• **Task goal**: The copy has to match the records word for word and include no pictures.

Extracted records

-------

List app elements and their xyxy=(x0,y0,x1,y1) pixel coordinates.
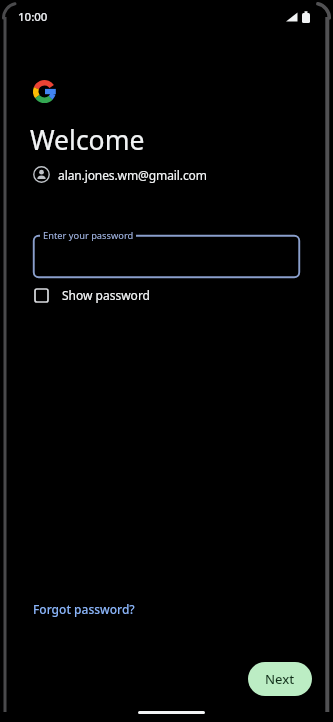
staticText: Forgot password? xyxy=(33,601,135,617)
staticText: Enter your password xyxy=(43,229,134,242)
button[interactable]: Forgot password? xyxy=(25,593,143,625)
button[interactable] xyxy=(33,235,300,278)
staticText: Show password xyxy=(62,287,150,303)
button[interactable]: alan.jones.wm@gmail.com xyxy=(33,166,207,183)
staticText: alan.jones.wm@gmail.com xyxy=(58,167,207,183)
button[interactable]: Show password xyxy=(34,287,150,303)
staticText: 10:00 xyxy=(18,9,48,25)
staticText: Next xyxy=(265,670,295,688)
button[interactable]: Next xyxy=(248,662,312,696)
staticText: Welcome xyxy=(30,122,145,158)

-------

• **Result**:
List app elements and their xyxy=(x0,y0,x1,y1) pixel coordinates.
staticText: Forgot password? xyxy=(33,601,135,617)
staticText: Enter your password xyxy=(43,229,134,242)
button[interactable]: Forgot password? xyxy=(25,593,143,625)
button[interactable] xyxy=(33,235,300,278)
staticText: Show password xyxy=(62,287,150,303)
button[interactable]: alan.jones.wm@gmail.com xyxy=(33,166,207,183)
staticText: alan.jones.wm@gmail.com xyxy=(58,167,207,183)
button[interactable]: Show password xyxy=(34,287,150,303)
staticText: 10:00 xyxy=(18,9,48,25)
staticText: Next xyxy=(265,670,295,688)
button[interactable]: Next xyxy=(248,662,312,696)
staticText: Welcome xyxy=(30,122,145,158)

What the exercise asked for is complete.